◆ Task goal
Pull every line containing "Track" out of the listing below.

◆ Available data
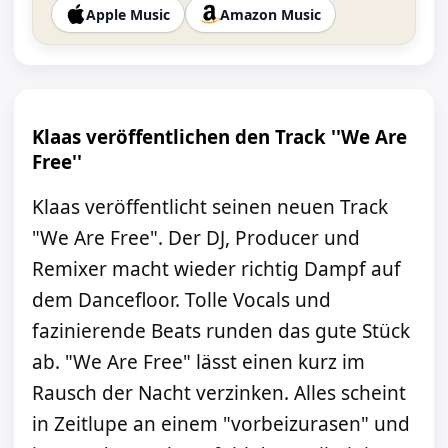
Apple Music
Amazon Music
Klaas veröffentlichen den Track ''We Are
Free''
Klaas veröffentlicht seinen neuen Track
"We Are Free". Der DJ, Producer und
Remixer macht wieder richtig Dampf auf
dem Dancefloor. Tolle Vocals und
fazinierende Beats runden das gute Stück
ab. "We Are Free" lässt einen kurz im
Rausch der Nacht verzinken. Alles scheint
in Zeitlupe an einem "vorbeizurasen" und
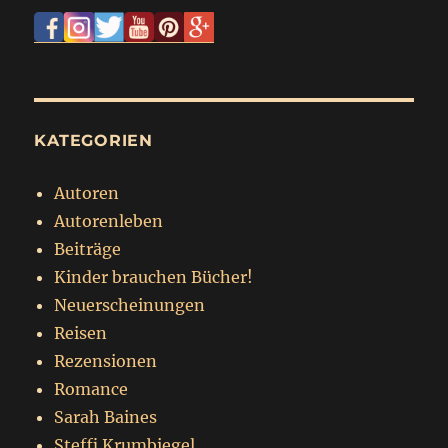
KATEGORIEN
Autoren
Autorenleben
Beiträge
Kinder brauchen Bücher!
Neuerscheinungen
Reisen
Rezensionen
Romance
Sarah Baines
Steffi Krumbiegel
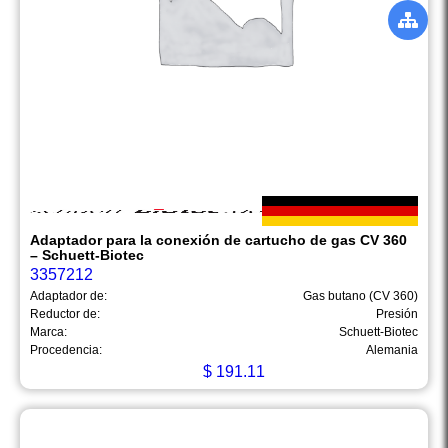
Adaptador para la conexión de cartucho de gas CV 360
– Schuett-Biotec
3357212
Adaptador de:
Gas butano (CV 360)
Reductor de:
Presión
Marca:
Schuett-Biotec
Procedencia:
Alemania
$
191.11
---
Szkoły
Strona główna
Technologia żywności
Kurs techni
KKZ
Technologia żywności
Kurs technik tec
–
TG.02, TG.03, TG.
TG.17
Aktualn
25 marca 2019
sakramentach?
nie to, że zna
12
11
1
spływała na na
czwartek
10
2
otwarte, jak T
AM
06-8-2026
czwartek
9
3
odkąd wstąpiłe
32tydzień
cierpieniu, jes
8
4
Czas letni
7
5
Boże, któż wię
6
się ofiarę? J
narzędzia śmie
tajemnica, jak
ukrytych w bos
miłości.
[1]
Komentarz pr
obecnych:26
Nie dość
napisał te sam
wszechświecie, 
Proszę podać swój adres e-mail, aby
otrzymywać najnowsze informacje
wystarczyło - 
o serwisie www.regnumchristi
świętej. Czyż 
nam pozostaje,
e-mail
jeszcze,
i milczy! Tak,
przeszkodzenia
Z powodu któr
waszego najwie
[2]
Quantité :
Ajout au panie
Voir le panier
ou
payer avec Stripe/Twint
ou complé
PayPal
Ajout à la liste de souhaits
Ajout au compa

◆ Solution to this task
Klaas veröffentlichen den Track ''We Are
Klaas veröffentlicht seinen neuen Track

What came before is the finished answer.